In the asymmetric wars that have characterized the post-9/11 conflict horizon, our adversaries have been unable to challenge U.S. control of the skies. Now used primarily for close air support and the hauling of gear and supplies for ground troops, the U.S. Air Force has been left to wonder whether its pilots will ever again be called upon to perform their most prestigious of missions -- air-to-air combat.
As a result, the Air Force has been actively looking for new missions. It has bought hundreds of unmanned aerial vehicles (UAVs), machines that have proven invaluable to ground forces fighting in Iraq and Afghanistan, providing constant, real-time surveillance of an unconventional battlefield where enemy combatants camouflage themselves in the human terrain of the general population. These UAVs, the Predator being the most well-known, have been armed -- first by the CIA, and later by the Air Force -- with laser-guided weapons that may be aimed and fired by operators half a world away. This is the ultimate expression of the "Nintendo war," and the side of it most envisioned following the 1991 Gulf War.

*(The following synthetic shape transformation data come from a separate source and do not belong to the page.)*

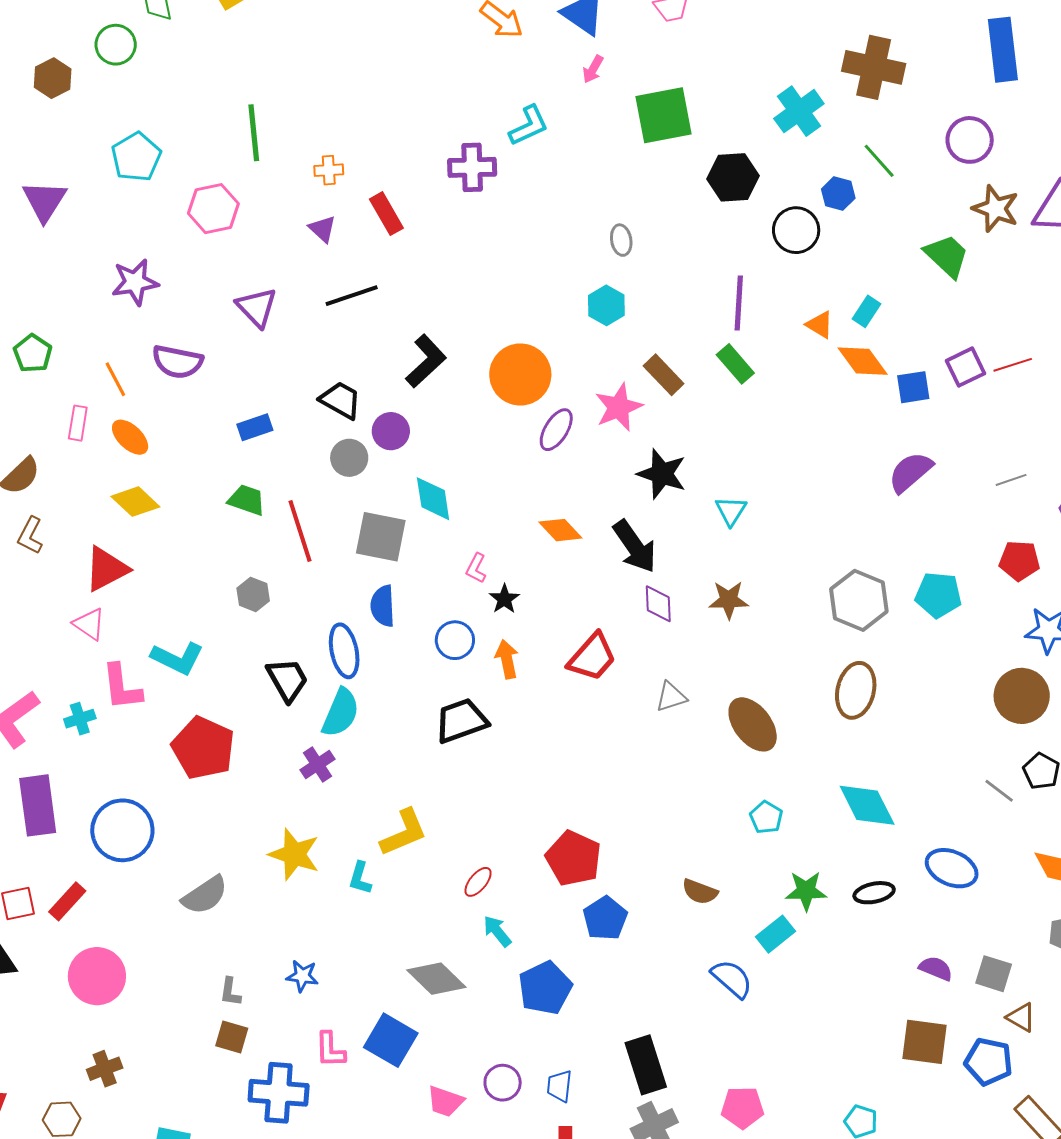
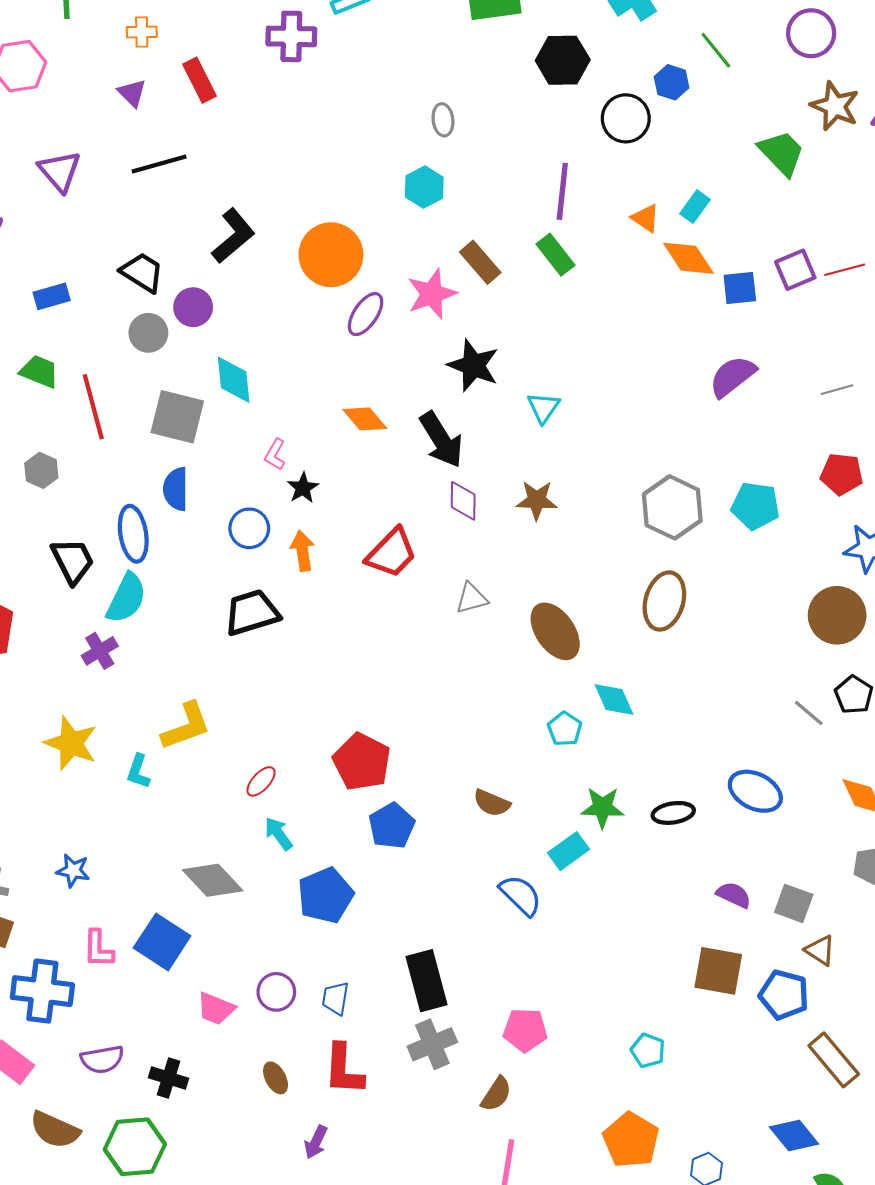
cyan diamond: (867, 805) -> (614, 700), moved, size x0.7

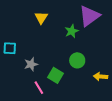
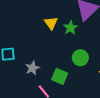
yellow triangle: (41, 18) -> (51, 23), moved

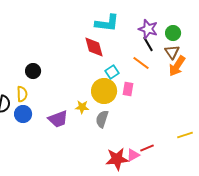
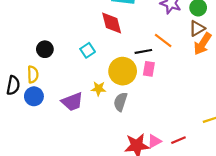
black line: (148, 44) -> (143, 51), moved, turned -70
brown triangle: (172, 52) -> (197, 28), turned 35
cyan square: (112, 72) -> (88, 50), moved
red line: (147, 148) -> (178, 140), moved

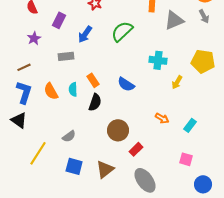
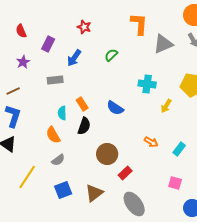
green semicircle: (122, 31) -> (111, 55), size x0.6
orange semicircle: (51, 91) -> (53, 135), moved
blue square: (74, 166) -> (63, 190), turned -36

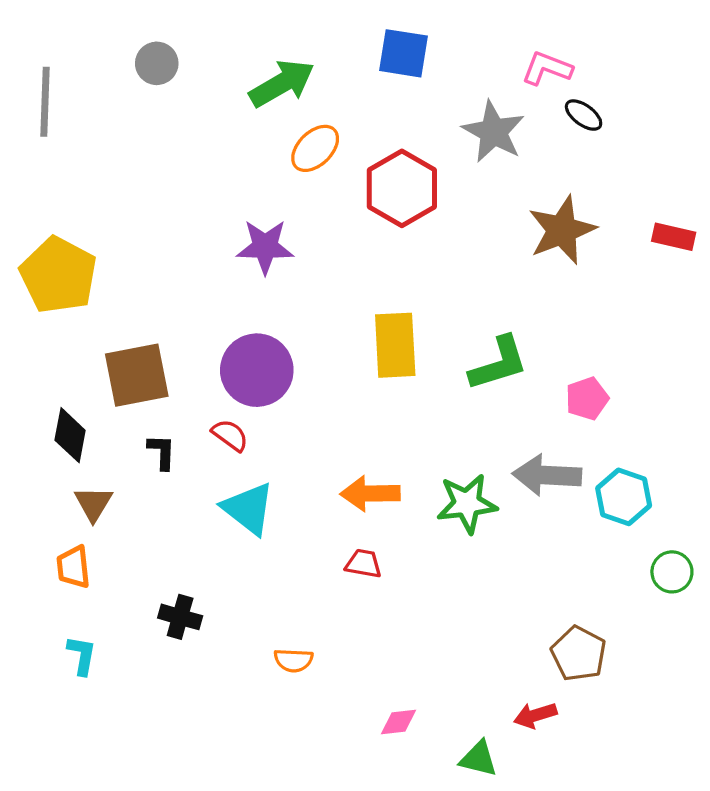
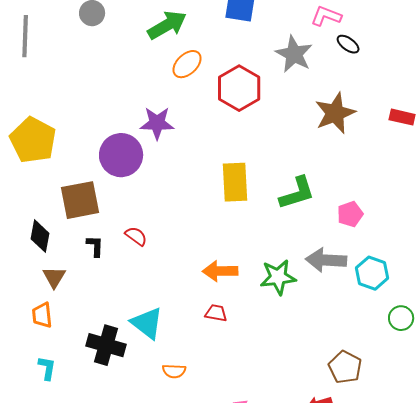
purple circle: (257, 370) -> (121, 155), moved
cyan triangle: (248, 509) -> (147, 323), moved
black cross: (180, 617) -> (106, 345), size x1.5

But the other side of the Nintendo war is in cyberspace, where Information Technology (IT) keeps Predators in touch with their operators. Satellites, fiber optics and computers connect the contemporary military to an unimaginably detailed information-picture of the battlefield. Where President Lyndon B. Johnson spent hours poring over maps and reconnaissance photographs to micromanage the war in Vietnam, today's commanders can watch operations unfold live before their eyes with a fusion of images taken at the point of contact and from satellites 300 miles above it.